__WHAT IS NEEDED__
Give each line of the records again exactly and omit every picture.

__DATA PROVIDED__

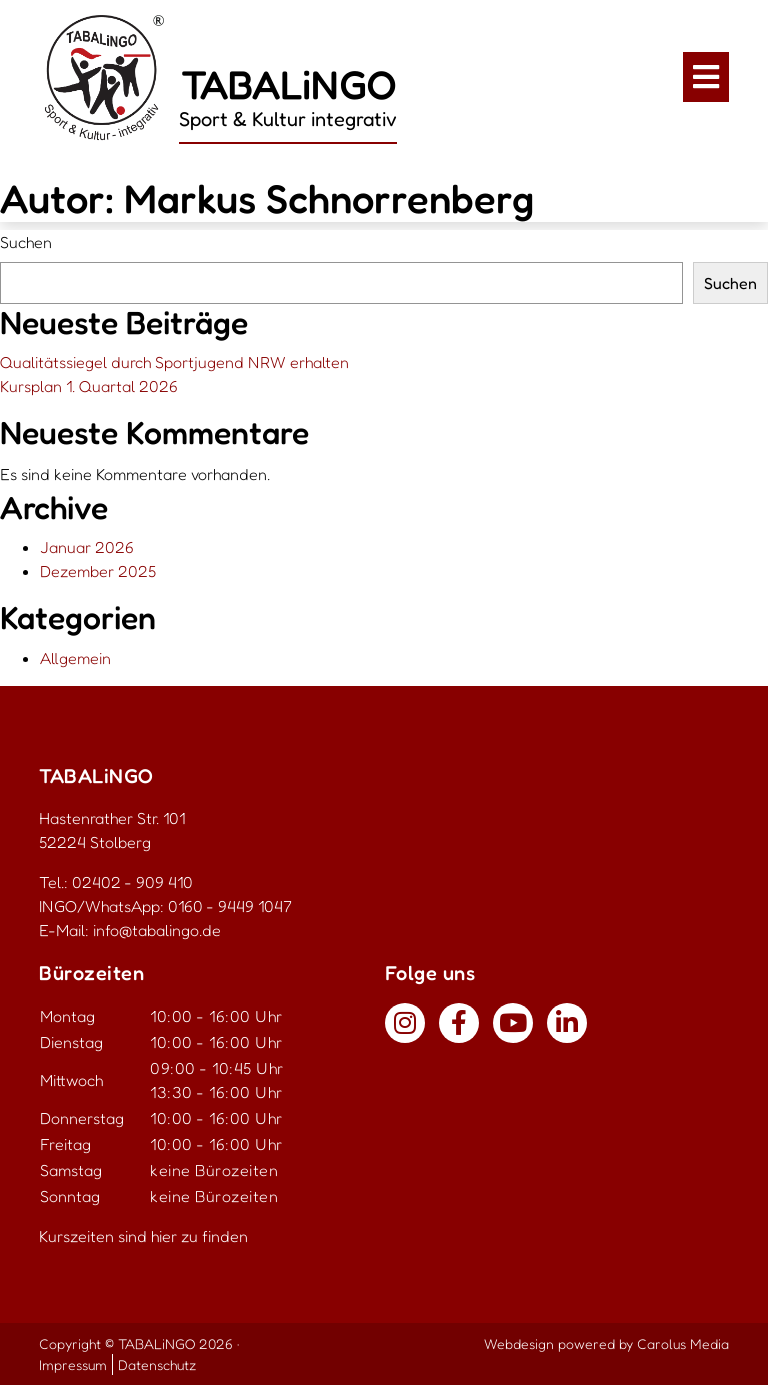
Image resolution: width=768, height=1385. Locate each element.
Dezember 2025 (98, 571)
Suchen (26, 242)
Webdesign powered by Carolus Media (606, 1343)
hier (164, 1236)
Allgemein (75, 658)
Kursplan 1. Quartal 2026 (89, 386)
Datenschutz (157, 1364)
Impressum (73, 1364)
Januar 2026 (87, 547)
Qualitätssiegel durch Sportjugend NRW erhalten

__RESPONSE TO THE EXERCISE__
Image resolution: width=768, height=1385. Locate each element.
Dezember 2025 (98, 571)
Suchen (26, 242)
Webdesign powered by Carolus Media (606, 1343)
hier (164, 1236)
Allgemein (75, 658)
Kursplan 1. Quartal 2026 (89, 386)
Datenschutz (157, 1364)
Impressum (73, 1364)
Januar 2026 (87, 547)
Qualitätssiegel durch Sportjugend NRW erhalten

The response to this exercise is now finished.